Page images and extracted text:
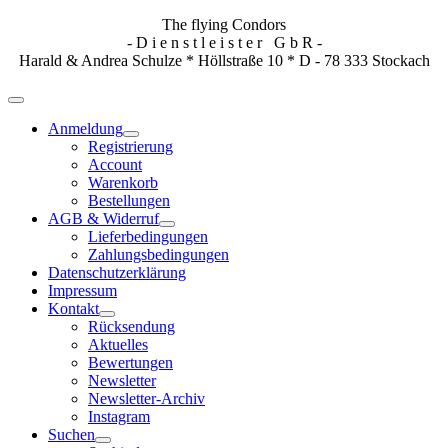
The flying Condors
- D i e n s t l e i s t e r G b R -
Harald & Andrea Schulze * Höllstraße 10 * D - 78 333 Stockach
Anmeldung
Registrierung
Account
Warenkorb
Bestellungen
AGB & Widerruf
Lieferbedingungen
Zahlungsbedingungen
Datenschutzerklärung
Impressum
Kontakt
Rücksendung
Aktuelles
Bewertungen
Newsletter
Newsletter-Archiv
Instagram
Suchen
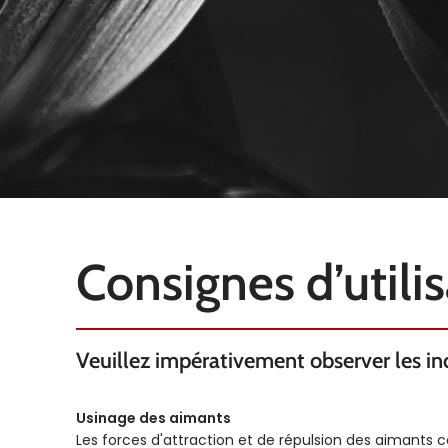
Consignes d’utili
Veuillez impérativement observer les indi
Usinage des aimants
Les forces d'attraction et de répulsion des aimants 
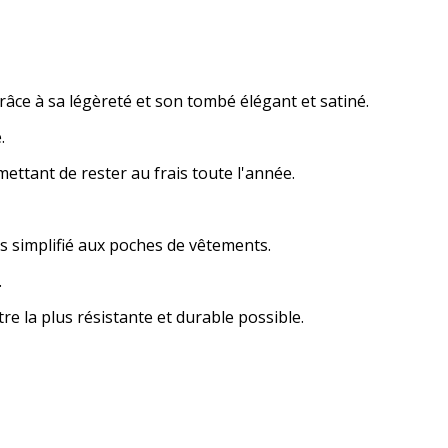
râce à sa légèreté et son tombé élégant et satiné.
.
mettant de rester au frais toute l'année.
s simplifié aux poches de vêtements.
.
e la plus résistante et durable possible.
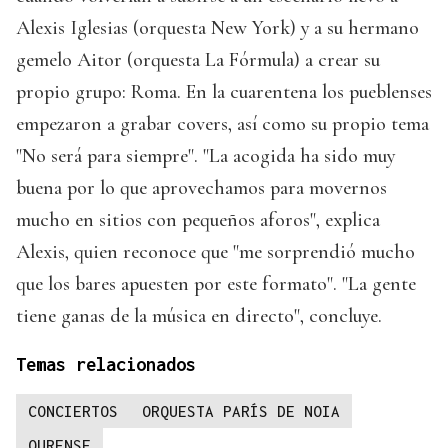
Alexis Iglesias (orquesta New York) y a su hermano
gemelo Aitor (orquesta La Fórmula) a crear su
propio grupo: Roma. En la cuarentena los pueblenses
empezaron a grabar covers, así como su propio tema
"No será para siempre". "La acogida ha sido muy
buena por lo que aprovechamos para movernos
mucho en sitios con pequeños aforos", explica
Alexis, quien reconoce que "me sorprendió mucho
que los bares apuesten por este formato". "La gente
tiene ganas de la música en directo", concluye.
Temas relacionados
CONCIERTOS
ORQUESTA PARÍS DE NOIA
OURENSE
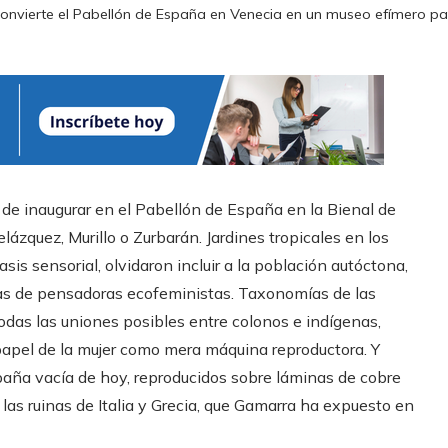
vierte el Pabellón de España en Venecia en un museo efímero para 
de inaugurar en el Pabellón de España en la Bienal de
ázquez, Murillo o Zurbarán. Jardines tropicales en los
sis sensorial, olvidaron incluir a la población autóctona,
itas de pensadoras ecofeministas. Taxonomías de las
odas las uniones posibles entre colonos e indígenas,
 papel de la mujer como mera máquina reproductora. Y
aña vacía de hoy, reproducidos sobre láminas de cobre
 las ruinas de Italia y Grecia, que Gamarra ha expuesto en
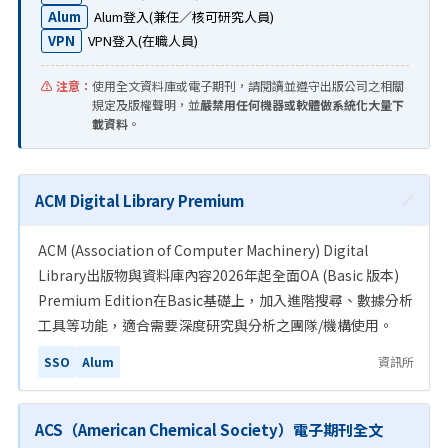
Alum
Alum登入(兼任／核可研究人員)
VPN
VPN登入(在職人員)
⚠️ 注意：
使用全文資料庫或電子期刊，請閱讀並遵守出版公司之相關
規定及版權聲明，並
嚴禁用任何機器或軟體做系統化大量下
載資料
。
ACM Digital Library Premium
🔗
ACM (Association of Computer Machinery) Digital
Library出版物與資料庫內容2026年起全面OA (Basic 版本)
Premium Edition在Basic基礎上，加入進階搜尋、數據分析
工具等功能，適合需要深度研究與分析之團隊/機構使用。
SSO
Alum
資訊所
ACS（American Chemical Society）電子期刊全文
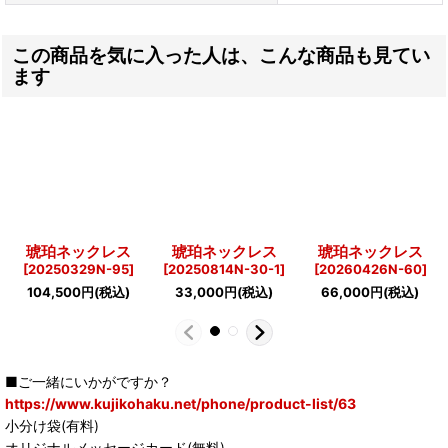
この商品を気に入った人は、こんな商品も見てい
ます
琥珀ネックレス
琥珀ネックレス
琥珀ネックレス
[
20250329N-95
]
[
20250814N-30-1
]
[
20260426N-60
]
104,500
円
(税込)
33,000
円
(税込)
66,000
円
(税込)
■ご一緒にいかがですか？
https://www.kujikohaku.net/phone/product-list/63
小分け袋(有料)
オリジナルメッセージカード(無料)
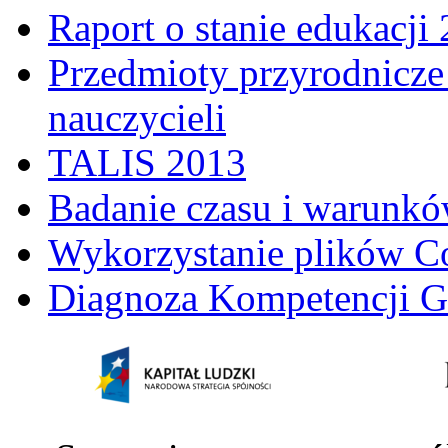
Raport o stanie edukacji
Przedmioty przyrodnicze 
nauczycieli
TALIS 2013
Badanie czasu i warunkó
Wykorzystanie plików C
Diagnoza Kompetencji G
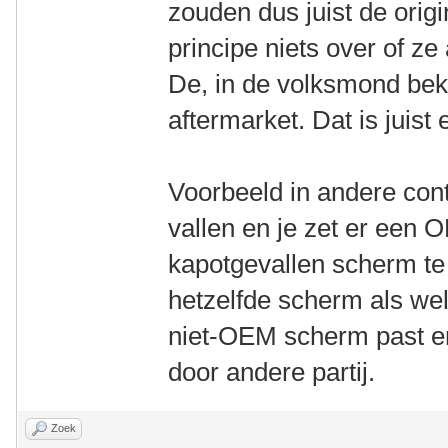
zouden dus juist de origi
principe niets over of ze 
De, in de volksmond bek
aftermarket. Dat is juis
Voorbeeld in andere conte
vallen en je zet er een
kapotgevallen scherm te
hetzelfde scherm als wel
niet-OEM scherm past er
door andere partij.
Zoek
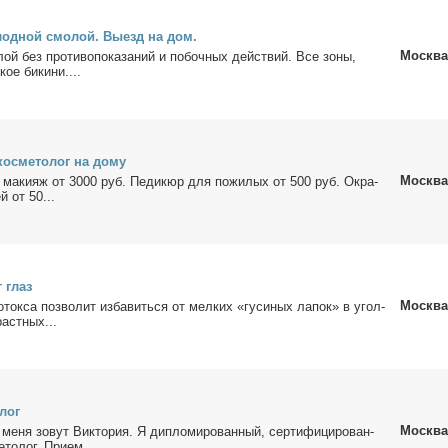
лод­ной смо­лой. Вы­езд на дом.
Москва
ой без про­ти­во­по­ка­за­ний и по­боч­ных дей­ствий. Все зо­ны,
кое би­ки­ни....
с­ме­то­лог на до­му
Москва
 ма­ки­яж от 3000 руб. Пе­ди­кюр для по­жи­лых от 500 руб. Окра­
й от 50...
г глаз
Москва
­ток­са поз­во­лит из­ба­вить­ся от мел­ких «гу­си­ных ла­пок» в угол­
раст­ных...
­лог
Москва
ме­ня зо­вут Вик­то­рия. Я ди­пло­ми­ро­ван­ный, сер­ти­фи­ци­ро­ван­
то­лог. При­ем...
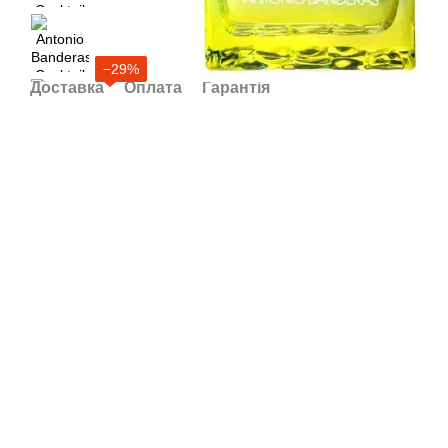
−29%
Доставка
Оплата
Гарантія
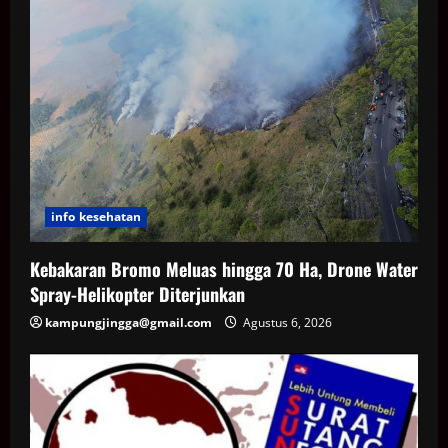
info kesehatan
Kebakaran Bromo Meluas hingga 70 Ha, Drone Water
Spray-Helikopter Diterjunkan
kampungjingga@gmail.com
Agustus 6, 2026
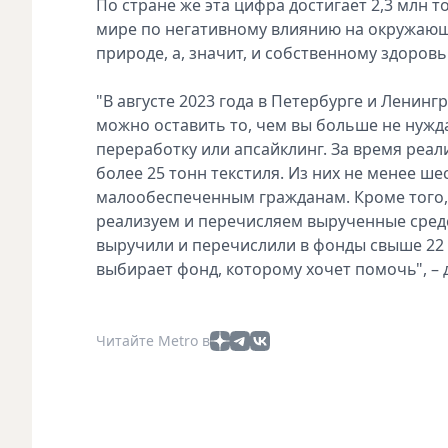
По стране же эта цифра достигает 2,3 млн 
мире по негативному влиянию на окружающ
природе, а, значит, и собственному здоровь
"В августе 2023 года в Петербурге и Ленин
можно оставить то, чем вы больше не нужда
переработку или апсайклинг. За время реа
более 25 тонн текстиля. Из них не менее ше
малообеспеченным гражданам. Кроме того,
реализуем и перечисляем вырученные средс
выручили и перечислили в фонды свыше 22 
выбирает фонд, которому хочет помочь", – 
Читайте Metro в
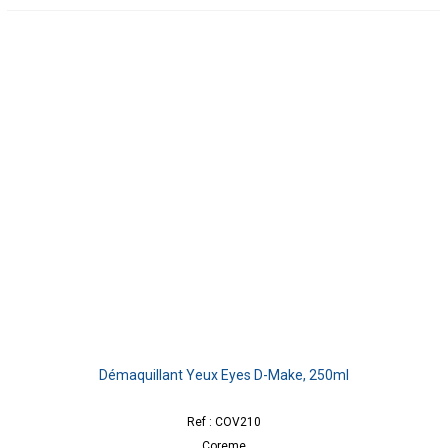
Démaquillant Yeux Eyes D-Make, 250ml
Ref : COV210
Coreme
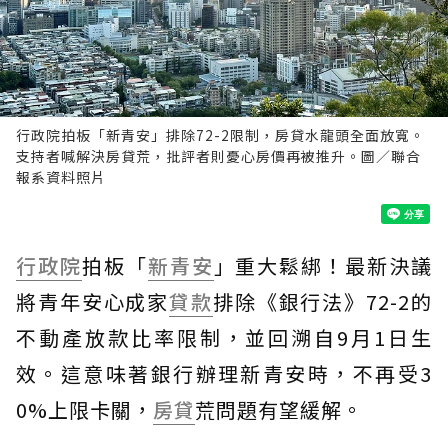
行政院拍板「新青安」排除72-2限制，房貸水龍頭全面放寬。
支持者喊解決房貸荒，批評者則憂心房價再被推升。圖／聯合
報系資料照片
行政院
拍板「
新青安
」重大鬆綁！最新決議
將青年安心成家
貸款
排除《銀行法》72-2的
不動產放款比率限制，並回溯自9月1日生
效。這意味著銀行辦理新青安時，不再受3
0%上限卡關，
房貸
荒問題有望緩解。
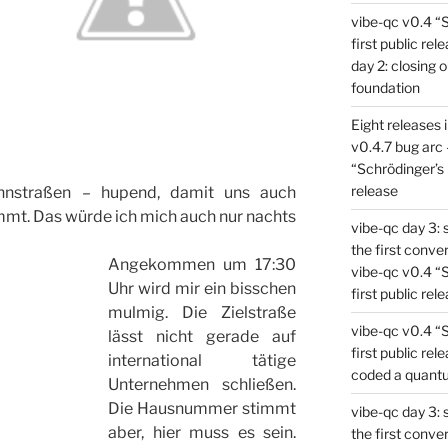
vibe-qc v0.4 “
first public rel
day 2: closing 
foundation
Eight releases 
v0.4.7 bug arc 
“Schrödinger’s 
release
hnstraßen – hupend, damit uns auch
ommt. Das würde ich mich auch nur nachts
vibe-qc day 3: 
the first conve
Angekommen um 17:30
vibe-qc v0.4 “
Uhr wird mir ein bisschen
first public rel
mulmig. Die Zielstraße
vibe-qc v0.4 “
lässt nicht gerade auf
first public rel
international tätige
coded a quant
Unternehmen schließen.
Die Hausnummer stimmt
vibe-qc day 3: 
aber, hier muss es sein.
the first conve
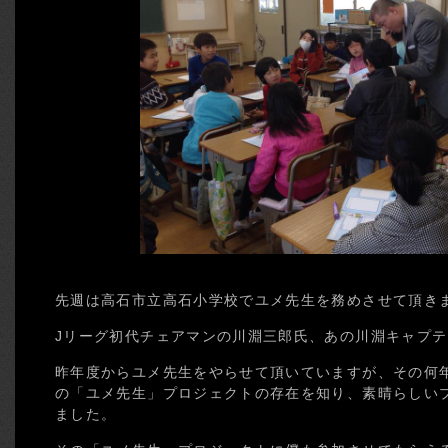
先週は高石市立高石小学校でユメ先生を務めさせて頂き
Jリーグ初代チェアマンの川淵三郎氏、あの川淵キャプ
昨年度からユメ先生をやらせて頂いていますが、その何
の「ユメ先生」プロジェクトの存在を知り、素晴らしい
ました。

YOUR ASSIGNMENT: From the records given above, copy all lines containing "Digital".

EXERCISE OUTPUT:
ACM Digital Library Premium
ACM (Association of Computer Machinery) Digital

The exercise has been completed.